━━━ RAW DATA ━━━

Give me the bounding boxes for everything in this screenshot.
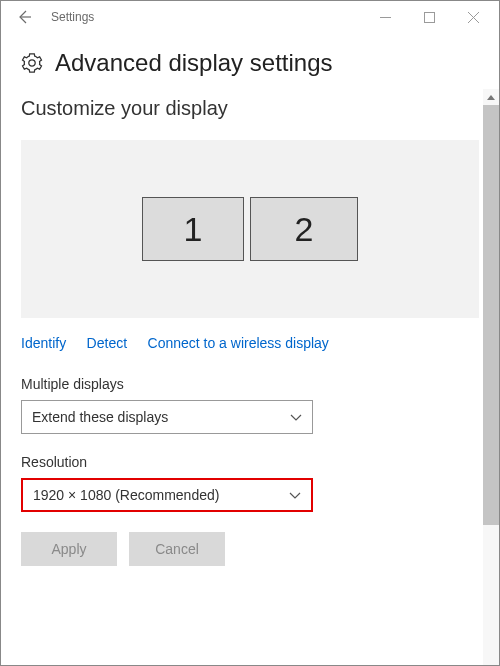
apply-button[interactable]: Apply [21, 532, 117, 566]
gear-icon [21, 52, 43, 74]
multiple-displays-label: Multiple displays [21, 376, 479, 392]
window-controls [363, 1, 495, 33]
minimize-button[interactable] [363, 1, 407, 33]
window-title: Settings [51, 10, 94, 24]
resolution-dropdown[interactable]: 1920 × 1080 (Recommended) [21, 478, 313, 512]
page-header: Advanced display settings [1, 33, 499, 89]
scrollbar-track[interactable] [483, 89, 499, 666]
display-tile-2[interactable]: 2 [250, 197, 358, 261]
dialog-buttons: Apply Cancel [21, 532, 479, 566]
multiple-displays-value: Extend these displays [32, 409, 168, 425]
multiple-displays-field: Multiple displays Extend these displays [21, 376, 479, 434]
cancel-button[interactable]: Cancel [129, 532, 225, 566]
arrow-left-icon [16, 9, 32, 25]
detect-link[interactable]: Detect [87, 335, 127, 351]
titlebar: Settings [1, 1, 499, 33]
scrollbar-thumb[interactable] [483, 105, 499, 525]
back-button[interactable] [5, 1, 43, 33]
close-button[interactable] [451, 1, 495, 33]
resolution-field: Resolution 1920 × 1080 (Recommended) [21, 454, 479, 512]
svg-rect-0 [424, 12, 434, 22]
chevron-up-icon [487, 95, 495, 100]
content: Customize your display 1 2 Identify Dete… [1, 89, 499, 586]
display-action-links: Identify Detect Connect to a wireless di… [21, 334, 479, 352]
connect-wireless-link[interactable]: Connect to a wireless display [148, 335, 329, 351]
scrollbar-up-arrow[interactable] [483, 89, 499, 105]
chevron-down-icon [289, 486, 301, 504]
page-title: Advanced display settings [55, 49, 333, 77]
display-arrangement-canvas[interactable]: 1 2 [21, 140, 479, 318]
identify-link[interactable]: Identify [21, 335, 66, 351]
close-icon [468, 12, 479, 23]
display-tile-1[interactable]: 1 [142, 197, 244, 261]
resolution-label: Resolution [21, 454, 479, 470]
minimize-icon [380, 12, 391, 23]
multiple-displays-dropdown[interactable]: Extend these displays [21, 400, 313, 434]
content-area: Customize your display 1 2 Identify Dete… [1, 89, 499, 666]
resolution-value: 1920 × 1080 (Recommended) [33, 487, 219, 503]
section-subtitle: Customize your display [21, 97, 479, 120]
maximize-icon [424, 12, 435, 23]
maximize-button[interactable] [407, 1, 451, 33]
chevron-down-icon [290, 408, 302, 426]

━━━

Would you filter the records and copy each line that contains the word "page"?

### EXPECTED OUTPUT
page-header: Advanced display settings [1, 33, 499, 89]
page-title: Advanced display settings [55, 49, 333, 77]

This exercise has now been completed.